En esta línea, Papaleo indicó: “Los resultados esperados dependerán del número de animales evaluados y del compromiso del productor de continuar con la evaluación en el tiempo, debido a que, para realizar la selección, es indispensable identificar a los animales y llevar registros de las características que buscan mejorarse, teniendo en cuenta que el ambiente y el manejo siempre influyen en la expresión del genotipo de cada animal”.

En el mundo, la bibliografía científica reporta diferencias genéticas de la resistencia a nematodos gastrointestinales tanto entre razas como dentro de la misma raza, principalmente en zonas tropicales y subtropicales donde el parásito sobrevive durante todo el año. Países como Australia, Nueva Zelanda y Uruguay incorporan esta característica en algunos Catálogos de Padres.

Control de parásitos

Las hembras de la especie de nematodo Haemonchus contortus pueden poner entre 5000 y 10000 huevos por día. En temporadas cálidas y de abundantes lluvias, las tasas de infestación pueden ser tan altas como para provocar daños clínicos y muerte en pocas semanas.

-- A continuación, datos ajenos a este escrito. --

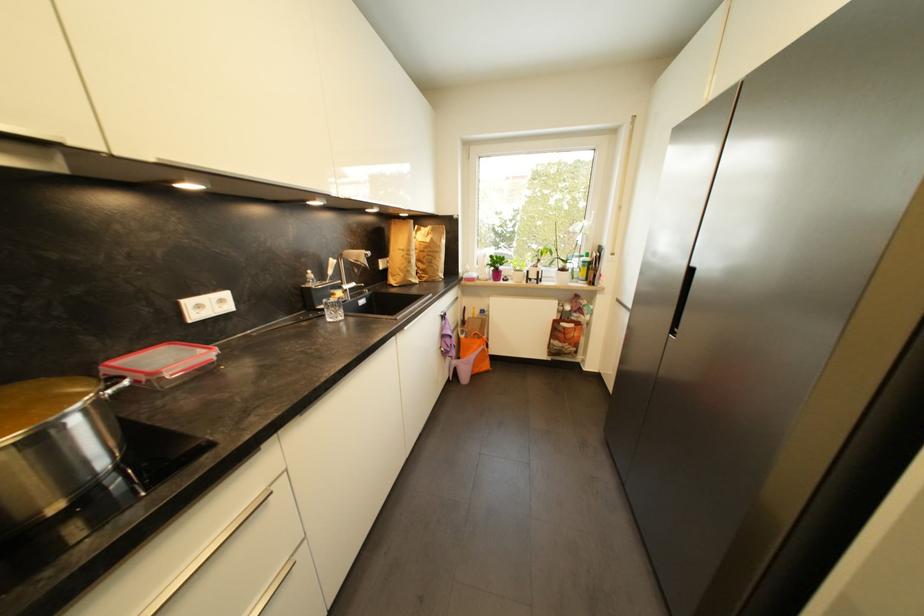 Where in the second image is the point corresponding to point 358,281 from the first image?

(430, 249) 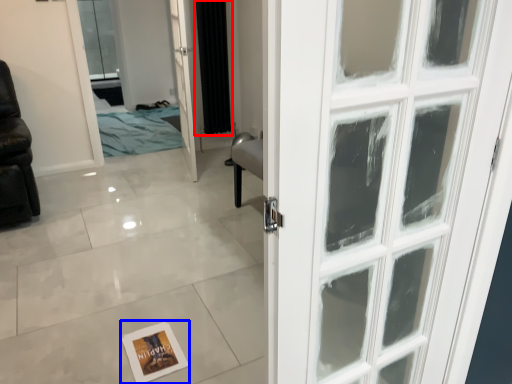 Question: Among these objects, which one is farthest to the camera, curtain (highlighted by a red box) or postcard (highlighted by a blue box)?

Choices:
 (A) curtain
 (B) postcard

Answer: (A)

En el sur bonaerense, la haemonchosis predomina durante febrero, marzo, abril y mayo y, al coincidir con la etapa posterior al destete, los corderos son los más susceptibles a contraer la enfermedad. La menor tasa de infestación se registra en julio y agosto –como sucede en la pampa húmeda y en la Mesopotamia–; en otras partes de la Argentina, el parásito está presente todo el año y afecta a todas las categorías de animales.

Con relación a las desparasitaciones, Mercedes Lloberas –investigadora del INTA Balcarce– dijo que no existe un protocolo que determine una cantidad por año, sino que, más bien, depende de varios factores como la región del país, el clima, el tipo de explotación ganadera, la categoría de animal y el manejo del pastoreo.

“Para decidir si es necesario aplicar antiparasitario, lo ideal es realizar un monitoreo mensual –o quincenal en períodos críticos– de 10 animales por categoría mediante el conteo de huevos por gramo en materia fecal (HPG) y, en función del análisis de coprocultivo, definir la clase de fármaco”, puntualizó Lloberas.

De acuerdo con la especialista, pueden considerarse dos momentos críticos en el año: el periparto y el destete. “En ambos casos, se deberá evaluar la necesidad de la desparasitación del animal y también en la planificación de la rotación de los potreros a fin de contar con una pastura limpia de parásitos para estas categorías”, recomendó.

Otra sugerencia es que cada establecimiento realice un Test de Reducción del Conteo de Huevos. “Con este test, se puede estimar la eficacia antihelmíntica a través de la comparación de los HPG en animales antes y después del tratamiento antiparasitario y ayuda a no ejercer presión en la resistencia al fármaco”, amplió Lloberas.

Por último, la especialista aclaró que, si bien no es posible eliminar definitivamente los problemas ocasionados por los parásitos gastrointestinales, el objetivo es establecer un control integrado que contribuya a reducir las pérdidas a nivel productivo y económico.